In its opinion filed on February 2, 2017, the Supreme Court of the State of Washington (“Washington Supreme Court”) held that a “but for” causation analysis, and not a “substantial factor” causation analysis, was appropriate in a loss of chance of a better outcome medical malpractice case.
In the case it was deciding, the plaintiff was diagnosed with melanoma on his left foot that subsequently required a partial amputation of his left leg. The plaintiff alleged in his Washington medical malpractice lawsuit that the defendant doctor was negligent in his cancer diagnosis, which deprived him of a 40% chance that the melanoma would not recur had a proper diagnosis and treatment occurred. The defendant alleged an affirmative defense of contributory negligence based on the plaintiff’s delay in returning for follow up care and his decision to seek a second opinion rather than undergo the recommended excision and biopsy. The defendant also asserted that a “but for” causation analysis applies in a loss of chance of better outcome medical malpractice claim.

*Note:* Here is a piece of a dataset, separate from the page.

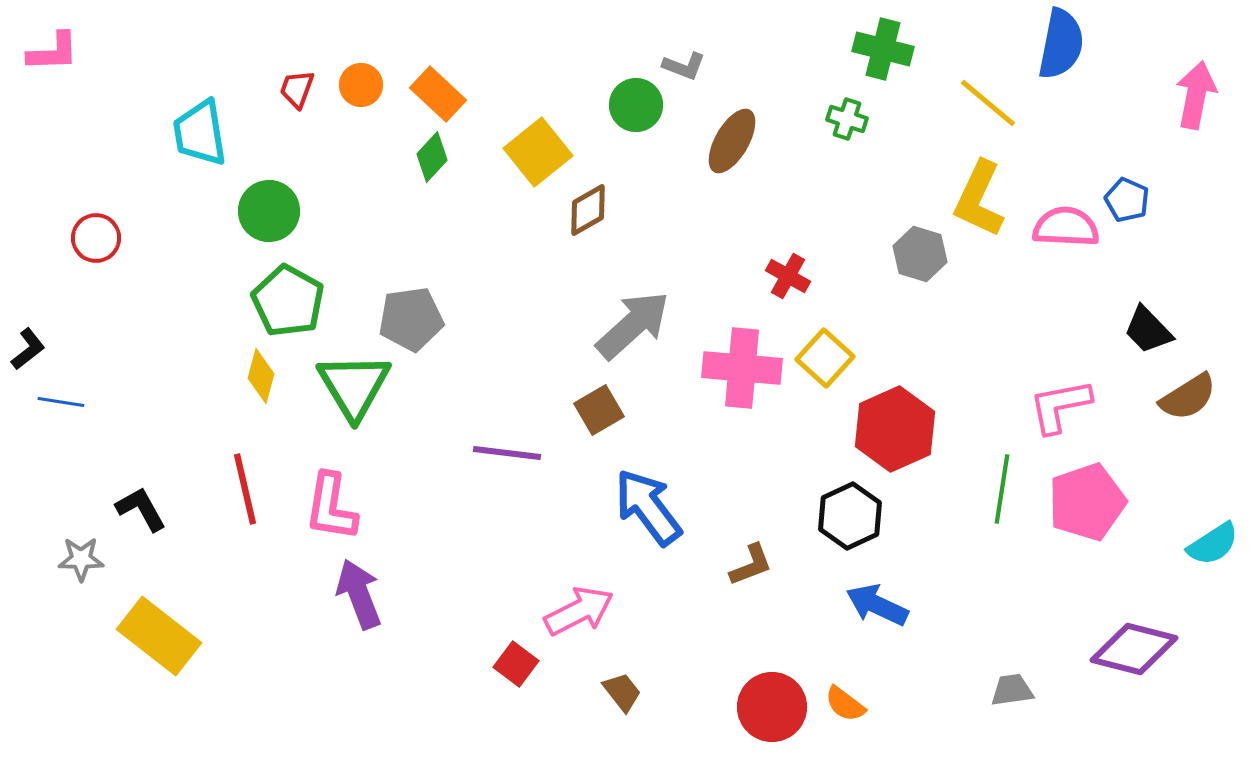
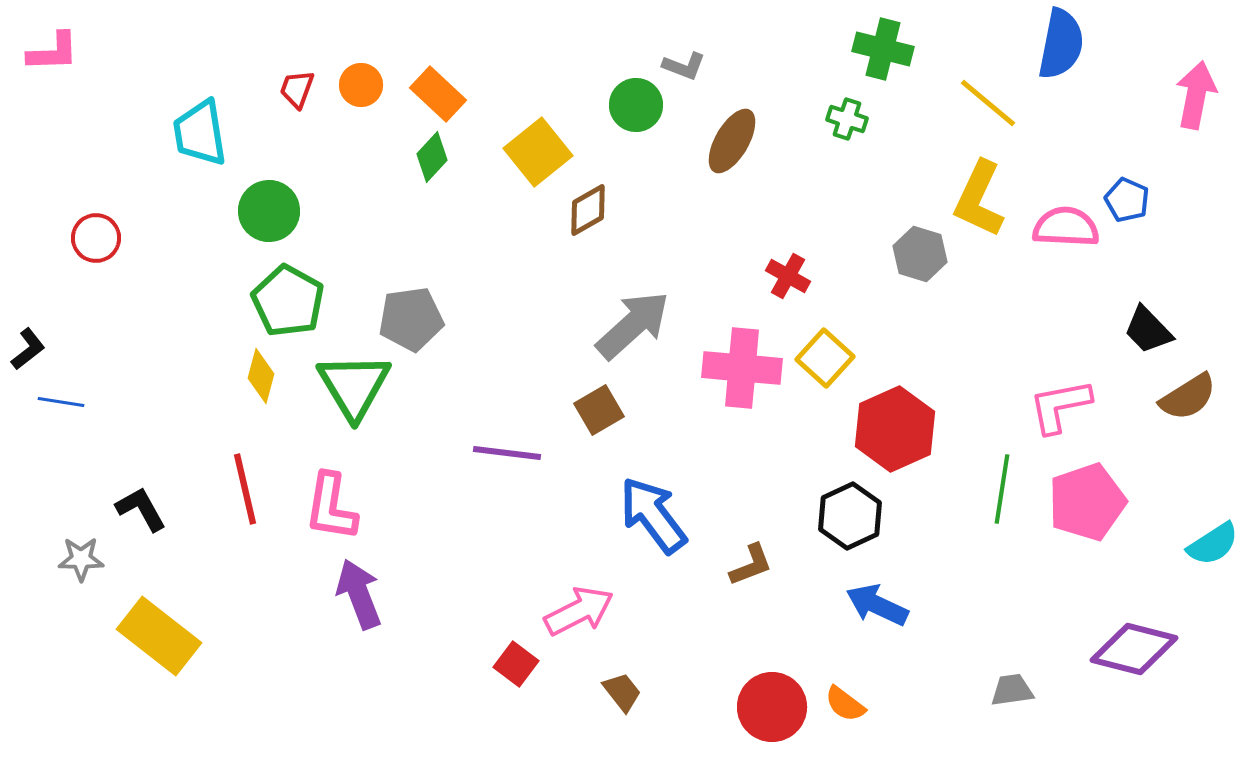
blue arrow at (648, 507): moved 5 px right, 8 px down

The Substantial Factor Standard
The Appellate Court stated that in a medical malpractice action, the plaintiff must satisfy traditional tort elements of proof: duty, breach, injury, and proximate cause. The Appellate Court stated that its prior cases have consistently recognized two elements of proximate cause: cause in fact and legal causation. Cause in fact refers to the “but for” consequences of an act – the physical connection between an act and an injury. Yet, in a narrow class of cases, proximate cause is defined using a substantial factor test – it is an exception to the but for standard.
The Appellate Court stated that in certain circumstances the substantial factor standard is appropriate to use. First, the substantial factor test is used where either one of two causes would have produced the identical harm, thus making it impossible for the plaintiff to prove the “but for” test. In such cases, it is quite clear that each cause has played so important a part in producing the result that responsibility should be imposed on it. Second, the test is used where a similar, but not identical, result would have followed without the defendant’s act. Third, the test is used where one defendant has made a clearly proven but quite insignificant contribution to the result, as where he throws a lighted match into a forest fire.
The plaintiff argued in the case the Appellate Court was deciding that the facts fall within the first exception: that there were two causes of the 40% lost chance – the cancer and the defendant doctor’s medical negligence. The Appellate Court stated that a key distinction of loss of chance cases is that regardless of the negligence, the ultimate injury is likely to occur. Thus, if the Appellate Court were to hold that the underlying medical condition, such as cancer, is also a cause of the lost chance, then the Appellate Court would essentially be holding that in every loss of chance case, the two causes, the negligence and the underlying medical condition, produce an identical harm, which would render a substantial factor test applicable in every loss of chance case involving medical malpractice – there will always be negligence and an underlying medical condition. Thus, the Appellate Court held that using a substantial factor test would be inconsistent with traditional tort law and the plaintiff failed to show his case fits within an exception to the substantial factor test.
The Appellate Court concluded: “Traditional tort causation principles guide a loss of chance case. Applying these established principles, under the circumstances here, a but for cause analysis is appropriate.”
Source Dunnington v. Virginia Mason Medical Center, No. 91374-9.